Proponents argue this is the cost of modernization–the cost of a better country. But modernization without ethics is not progress. It’s surveillance. It’s privatization masquerading as patriotism. It’s the erosion of public trust.
And make no mistake: DOGE is not going away unless action is taken. Although Musk has officially stepping down at the end of May 2025, the project has only deepened its roots. Congress is now considering the DOGE-in-Spending Act, which would codify DOGE’s authority within the Treasury Department. Meanwhile, the House has already passed a $9.4 billion rescissions bill shaped directly by DOGE’s recommendations, cutting funding to agencies like USAID and PBS. What began as a temporary “efficiency squad” is evolving into a permanent mechanism of government.
However, to understand DOGE’s real function, it is critical to look past the branding. The institution is not simply about trimming fat from bloated programs. It is about centralizing authority inside the executive branch. It is about placing unelected so-called “efficiency experts” above agency heads and other branches of government, redirecting how our government serves, funds, and protects its people.
The implications go further than most Americans yet realize. Embedded DOGE teams don’t just consult–they command. They’ve frozen hiring at the Department of Education, vetoed grants at the National Endowment for the Humanities, and slashed hundreds of clean energy projects deemed “inefficient” by metrics only they control. Elon Musk’s Department of Government Efficiency (DOGE) has also shut down the technology consulting unit of the General Services Administration (GSA), which is pivotal to managing millions of dollars in government contracts every year.
And all of this is happening at a moment when public faith in government is fragile. Trust in federal institutions is already near historic lows. What happens when people can’t reach Social Security by phone, when their disaster relief is delayed, when veterans’ appointments are canceled?

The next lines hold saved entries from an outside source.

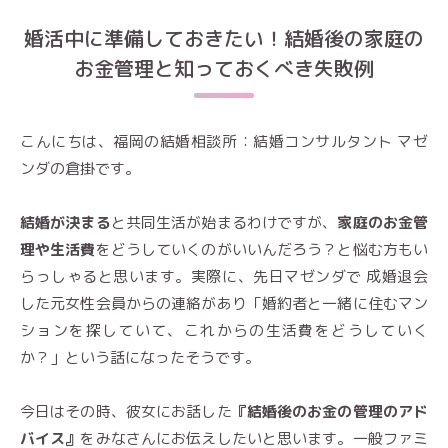
婚活中に準備しておきたい！結婚後の家庭の
お金管理と知っておくべき失敗例
こんにちは、福岡の結婚相談所：結婚コンサルタント マゼ
ンダの倉掛です。
結婚が決まる
と共同生活が始まるわけですが、
家庭のお金管
理や生活費
をどうしていくのがいいんだろう？と悩む方もい
らっしゃると思います。実際に、先日マゼンダで 成婚退会
した元女性会員からの連絡があり「婚約者と一緒に住むマン
ションを探していて、これからの生活費をどうしていく
か？」という話になったそうです。
今日はその時、彼女にお話した
『結婚後のお金の管理のアド
バイス』
をみなさんにお伝えしたいと思います。一般ファミ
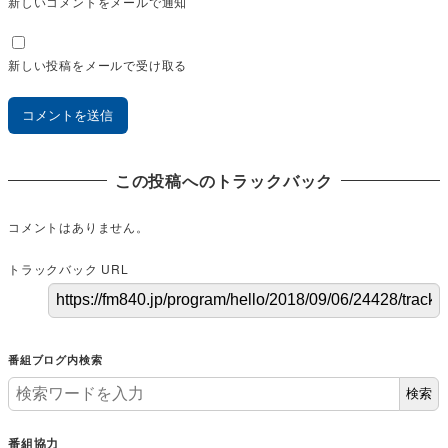
新しいコメントをメールで通知
新しい投稿をメールで受け取る
この投稿へのトラックバック
コメントはありません。
トラックバック URL
番組ブログ内検索
検索
番組協力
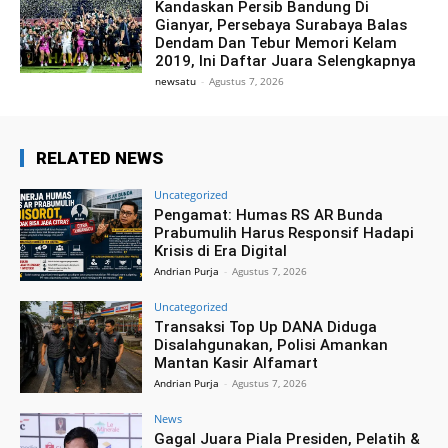
Kandaskan Persib Bandung Di
Gianyar, Persebaya Surabaya Balas
Dendam Dan Tebur Memori Kelam
2019, Ini Daftar Juara Selengkapnya
newsatu
-
Agustus 7, 2026
RELATED NEWS
Uncategorized
Pengamat: Humas RS AR Bunda
Prabumulih Harus Responsif Hadapi
Krisis di Era Digital
Andrian Purja
-
Agustus 7, 2026
Uncategorized
Transaksi Top Up DANA Diduga
Disalahgunakan, Polisi Amankan
Mantan Kasir Alfamart
Andrian Purja
-
Agustus 7, 2026
News
Gagal Juara Piala Presiden, Pelatih &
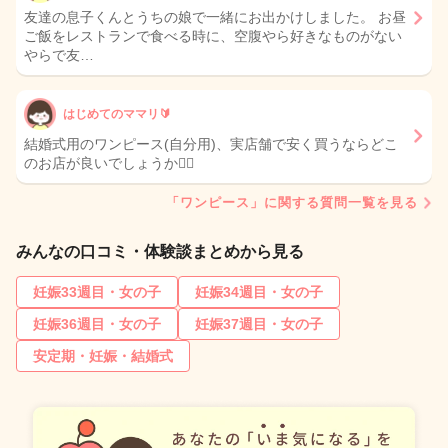
友達の息子くんとうちの娘で一緒にお出かけしました。 お昼
ご飯をレストランで食べる時に、空腹やら好きなものがない
やらで友…
はじめてのママリ🔰
結婚式用のワンピース(自分用)、実店舗で安く買うならどこ
のお店が良いでしょうか🙇‍♀️
「ワンピース」に関する質問一覧を見る
みんなの口コミ・体験談まとめから見る
妊娠33週目・女の子
妊娠34週目・女の子
妊娠36週目・女の子
妊娠37週目・女の子
安定期・妊娠・結婚式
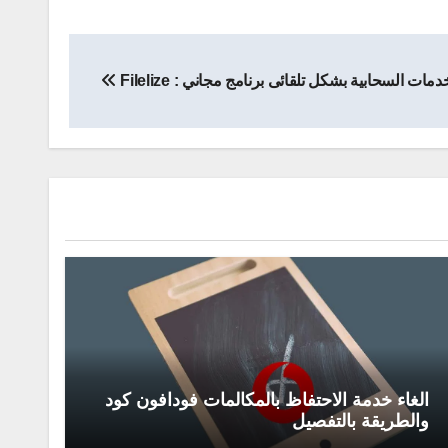
ت السحابية بشكل تلقائى برنامج مجاني : Filelize
الغاء خدمة الاحتفاظ بالمكالمات فودافون كود
والطريقة بالتفصيل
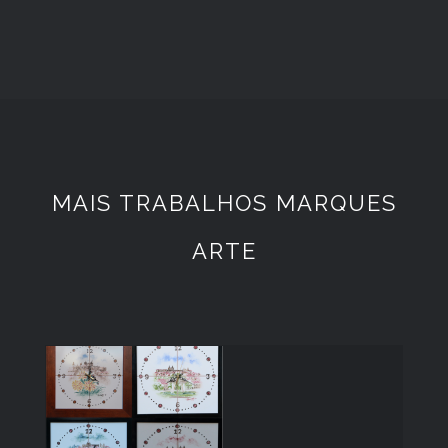
MAIS TRABALHOS MARQUES
ARTE
Relogios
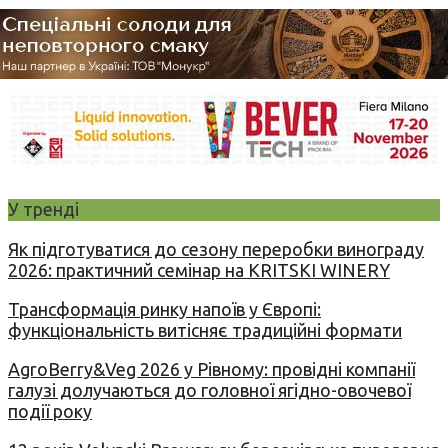
У тренді
Як підготуватися до сезону переробки винограду
2026: практичний семінар на KRITSKI WINERY
Трансформація ринку напоїв у Європі:
функціональність витісняє традиційні формати
AgroBerry&Veg 2026 у Рівному: провідні компанії
галузі долучаються до головної ягідно-овочевої
події року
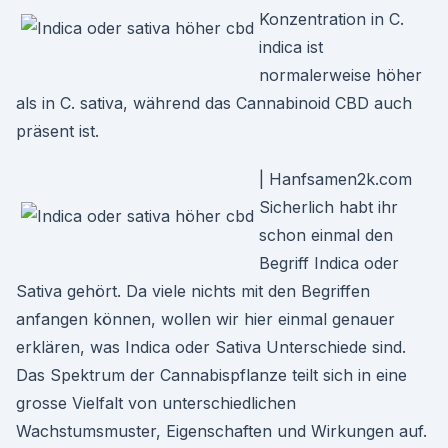
Konzentration in C.
indica ist
normalerweise höher
als in C. sativa, während das Cannabinoid CBD auch
präsent ist.
| Hanfsamen2k.com
Sicherlich habt ihr
schon einmal den
Begriff Indica oder
Sativa gehört. Da viele nichts mit den Begriffen
anfangen können, wollen wir hier einmal genauer
erklären, was Indica oder Sativa Unterschiede sind.
Das Spektrum der Cannabispflanze teilt sich in eine
grosse Vielfalt von unterschiedlichen
Wachstumsmuster, Eigenschaften und Wirkungen auf.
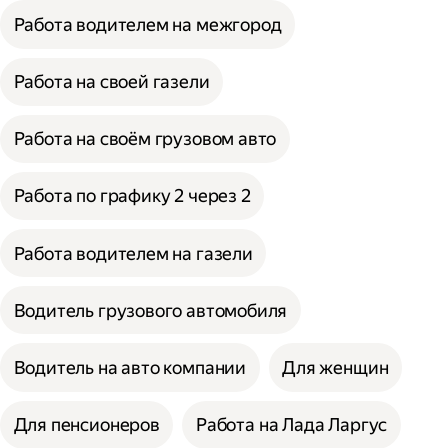
Работа водителем на межгород
Работа на своей газели
Работа на своём грузовом авто
Работа по графику 2 через 2
Работа водителем на газели
Водитель грузового автомобиля
Водитель на авто компании
Для женщин
Для пенсионеров
Работа на Лада Ларгус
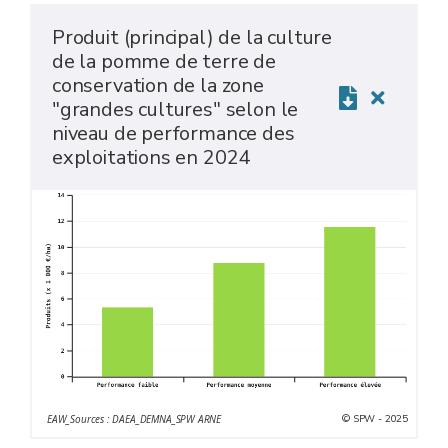
Produit (principal) de la culture
de la pomme de terre de
conservation de la zone
"grandes cultures" selon le
niveau de performance des
exploitations en 2024
© SPW - 2025
EAW_Sources : DAEA_DEMNA_SPW ARNE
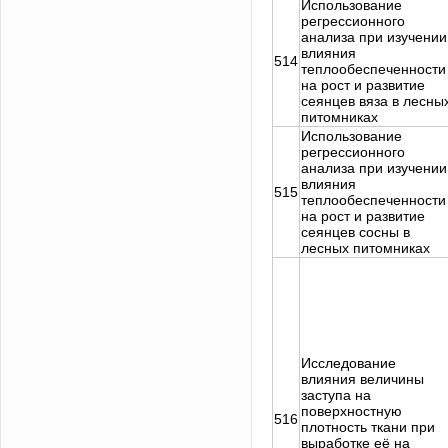
Использование
регрессионного
анализа при изучении
влияния
514
теплообеспеченности
на рост и развитие
сеянцев вяза в лесны
питомниках
Использование
регрессионного
анализа при изучении
влияния
515
теплообеспеченности
на рост и развитие
сеянцев сосны в
лесных питомниках
Исследование
влияния величины
заступа на
поверхностную
516
плотность ткани при
выработке её на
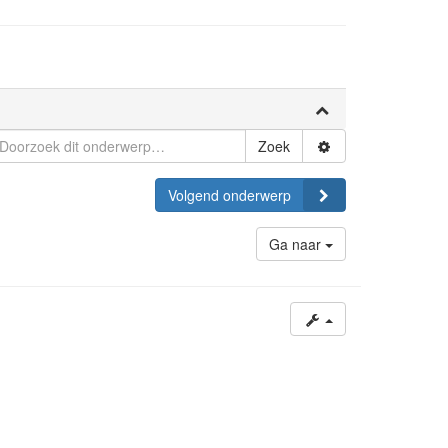
Zoek
Volgend onderwerp
Ga naar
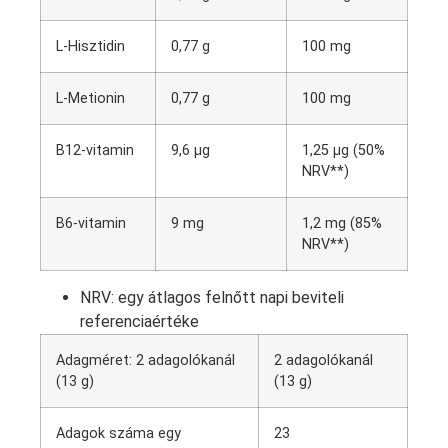
L-Hisztidin
0,77 g
100 mg
L-Metionin
0,77 g
100 mg
B12-vitamin
9,6 µg
1,25 µg (50%
NRV**)
B6-vitamin
9 mg
1,2 mg (85%
NRV**)
NRV: egy átlagos felnőtt napi beviteli
referenciaértéke
Adagméret: 2 adagolókanál
2 adagolókanál
(13 g)
(13 g)
Adagok száma egy
23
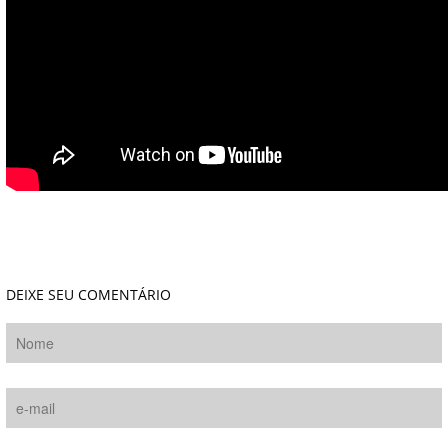
DEIXE SEU COMENTÁRIO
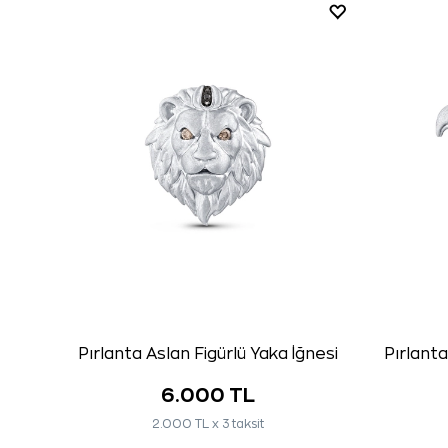
Pırlanta Aslan Figürlü Yaka İğnesi
Pırlanta
6.000 TL
2.000 TL x 3 taksit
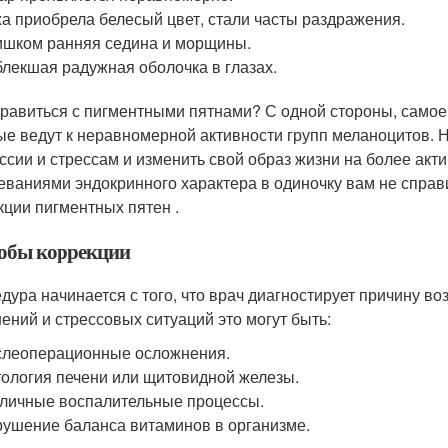
а приобрела белесый цвет, стали часты раздражения.
шком ранняя седина и морщины.
лекшая радужная оболочка в глазах.
правиться с пигментными пятнами? С одной стороны, самое
ые ведут к неравномерной активности групп меланоцитов. 
ссии и стрессам и изменить свой образ жизни на более акт
еваниями эндокринного характера в одиночку вам не справи
кции пигментных пятен .
обы коррекции
дура начинается с того, что врач диагностирует причину 
ений и стрессовых ситуаций это могут быть:
леоперационные осложнения.
ология печени или щитовидной железы.
личные воспалительные процессы.
ушение баланса витаминов в организме.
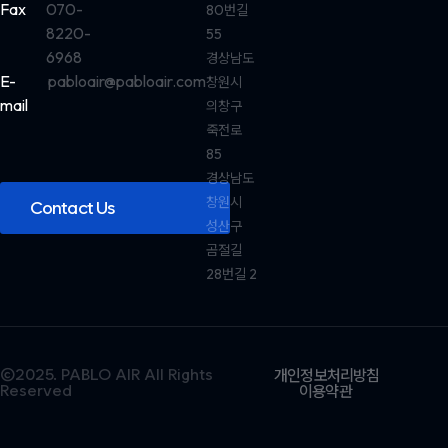
Fax
070-
80번길
8220-
55
6968
경상남도
E-
pabloair@pabloair.com
창원시
mail
의창구
죽전로
85
경상남도
창원시
Contact Us
성산구
곰절길
28번길 2
©2025. PABLO AIR All Rights
개인정보처리방침
Reserved
이용약관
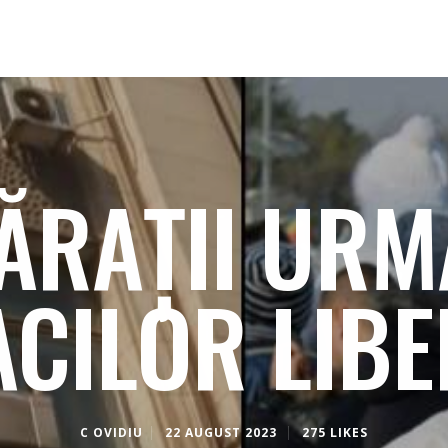
ĂRAȚII URMA
CILOR LIBE
C OVIDIU
22 AUGUST 2023
275 LIKES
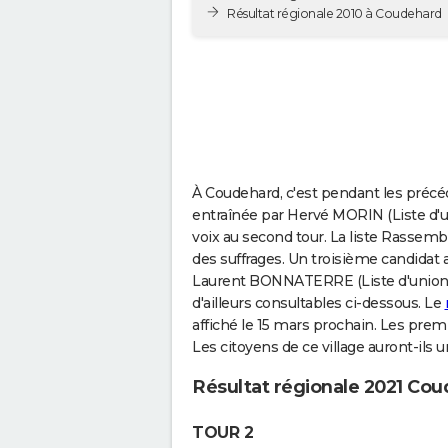
Résultat régionale 2010 à Coudehard
À Coudehard, c'est pendant les précéd
entraînée par Hervé MORIN (Liste d'un
voix au second tour. La liste Rassemb
des suffrages. Un troisième candidat a
Laurent BONNATERRE (Liste d'union au
d'ailleurs consultables ci-dessous. Le
affiché le 15 mars prochain. Les pre
Les citoyens de ce village auront-ils 
Résultat régionale 2021 Co
TOUR 2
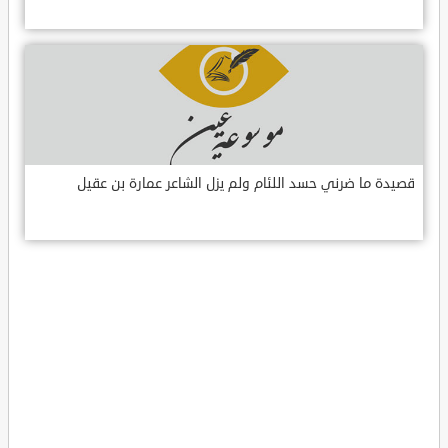
قصيدة ما ضرني حسد اللئام ولم يزل الشاعر عمارة بن عقيل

Many say DOGE is necessary, even overdue, of course, including President Trump himself. And yes, there are areas of government that should be modernized, streamlined, perhaps rethought. But there is a world of difference between thoughtful reform and indiscriminate purge without thought about the ramifications for the American people. The former strengthens democracy. The latter hollows it out.
The rise of DOGE should be a wake-up call: not just about the perils of centralized power, but about the misleading language of “efficiency” used to justify these types of sweeping transformations. Efficiency, in itself, is not a virtue. It is a tool. And like any tool, it can be used concurrently as a weapon.
The American public must decide: do we want a government that serves its people and democracy, or one that serves the illusionary rhetoric of efficiency?
Because beneath the buzzwords, beneath the dashboards and savings reports and Trump’s press conferences, DOGE is asking that question for us. And if we don’t answer them soon, they will answer them for us, leaving us without a say in the fate of our country’s fiscal policy.
The rise of DOGE should be a wake-up call: not just about the perils of centralized power, but about the misleading language of “efficiency” used to justify these types of sweeping transformations. Efficiency, in itself, is not a virtue. It is a tool. And like any tool, it can be used concurrently as a weapon.